I doubt. Doubting has enhanced my faith. The experience, for me, of church attendance, of scripture reading and prayer, of trying to find an inner place of faith, is one often leavened by cognitive dissonance. And that, in turn, leads me to think and query and generally, to grow. And growth takes place without necessarily resolving difficult questions, or reaching answers, but just by struggling with issues. Sometimes the struggle itself leads to some kind of resolution.
And this crisis of faith in the Church I describe is a real thing, and something which the Church does seem to be addressing, but with babysteps, incrementally. One issue, for example, is the role of women in the Church, the degree to which women feel marginalized. Such websites as Feminist Mormon Housewives and Segullah provide a forum for women to commune together, support each other. Sunstone is, as always, a rock and anchor for liberal Mormons. So is John Dehlin’s Mormon Matters blog and podcast. All these developments are altogether good, but the Church has also responded, most recently by assigning women to give prayers at General Conference for the first time. Another issue for young people today is the Church’s position on homosexuality. Again, the Church has modified its position, especially on the official Church website, but only in small ways.

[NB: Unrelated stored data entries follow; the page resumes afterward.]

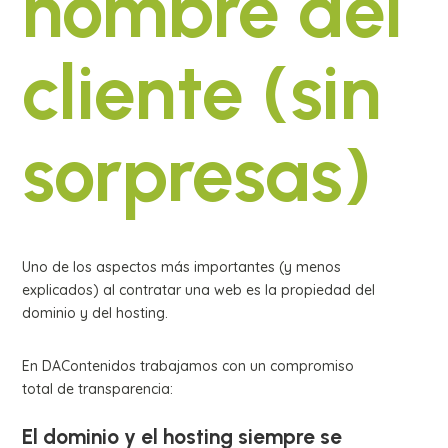
nombre del
cliente (sin
sorpresas)
Uno de los aspectos más importantes (y menos
explicados) al contratar una web es la propiedad del
dominio y del hosting.
En DAContenidos trabajamos con un compromiso
total de transparencia:
El dominio y el hosting siempre se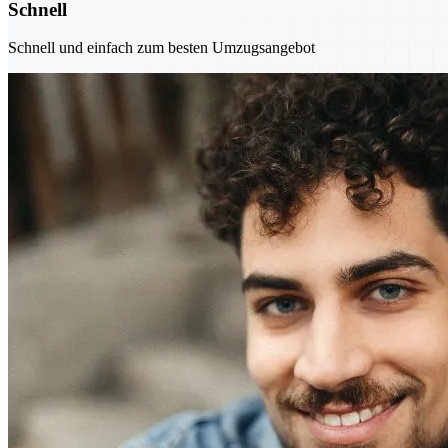
Schnell
Schnell und einfach zum besten Umzugsangebot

The biggest issue of them all, in my opinion, is the need for greater transparency when it comes to Church history. Elder Marlin Jenson has spoken up in recent years on the need for transparency, and the publication, by the Church history department, of a new history of the Mountain Meadows Massacre is a welcome development, as well as a deeply sobering read. But there’s much more that needs to be done.
Meanwhile, I intend to continue to do my poor best as well. Let’s talk together, commune together about why we doubt. Let’s not leave the kids who doubt with no place to go for answers. Doubt together, and use the power of cognitive dissonance to work through issues of faith. I am like the grieving father in Mark 9. I believe. Help, thou, mine unbelief.